[RECORDS SHOWN — start]

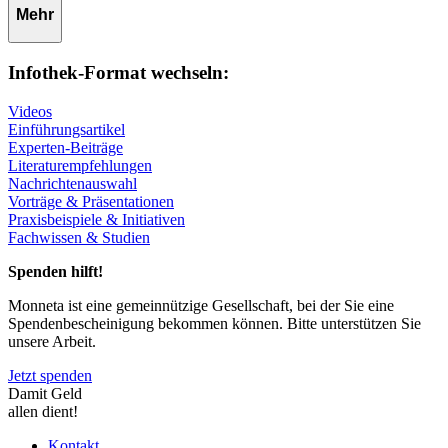
Mehr
Infothek-Format wechseln:
Videos
Einführungsartikel
Experten-Beiträge
Literaturempfehlungen
Nachrichtenauswahl
Vorträge & Präsentationen
Praxisbeispiele & Initiativen
Fachwissen & Studien
Spenden hilft!
Monneta ist eine gemeinnützige Gesellschaft, bei der Sie eine
Spendenbescheinigung bekommen können. Bitte unterstützen Sie
unsere Arbeit.
Jetzt spenden
Damit Geld
allen dient!
Kontakt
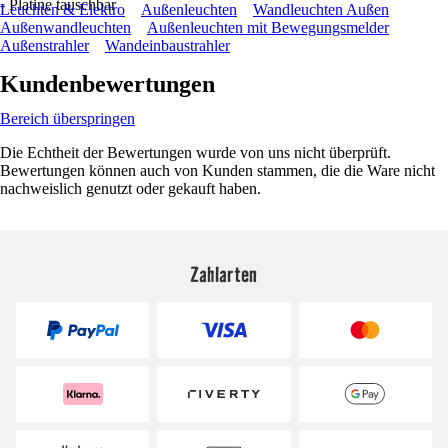
- Platine tauschbar
Leuchten & Elektro
Außenleuchten
Wandleuchten Außen
Außenwandleuchten
Außenleuchten mit Bewegungsmelder
Außenstrahler
Wandeinbaustrahler
Kundenbewertungen
Bereich überspringen
Die Echtheit der Bewertungen wurde von uns nicht überprüft.
Bewertungen können auch von Kunden stammen, die die Ware nicht
nachweislich genutzt oder gekauft haben.
Zahlarten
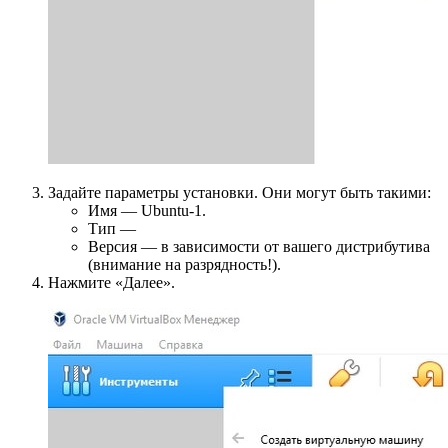
Задайте параметры установки. Они могут быть такими:
Имя — Ubuntu-1.
Тип —
Версия — в зависимости от вашего дистрибутива
(внимание на разрядность!).
Нажмите «Далее».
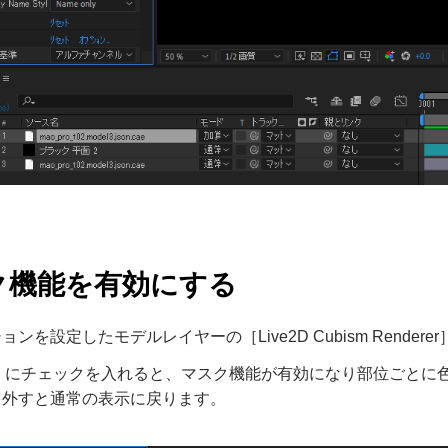
ク機能を有効にする
ョンを設定したモデルレイヤーの［Live2D Cubism Rende
le］にチェックを入れると、マスク機能が有効になり部位ごと
を外すと通常の表示に戻ります。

[RECORDS SHOWN — finish]

YOUR INSTRUCTIONS: Extract, word for word, every line from the one holding "Außenstrahler" through the closing line of the data above. Do not include any pictures.

REPLY:
Außenstrahler
Wandeinbaustrahler
Kundenbewertungen
Bereich überspringen
Die Echtheit der Bewertungen wurde von uns nicht überprüft.
Bewertungen können auch von Kunden stammen, die die Ware nicht
nachweislich genutzt oder gekauft haben.
Zahlarten
Задайте параметры установки. Они могут быть такими:
Имя — Ubuntu-1.
Тип —
Версия — в зависимости от вашего дистрибутива
(внимание на разрядность!).
Нажмите «Далее».
ク機能を有効にする
ョンを設定したモデルレイヤーの［Live2D Cubism Rende
le］にチェックを入れると、マスク機能が有効になり部位ごと
を外すと通常の表示に戻ります。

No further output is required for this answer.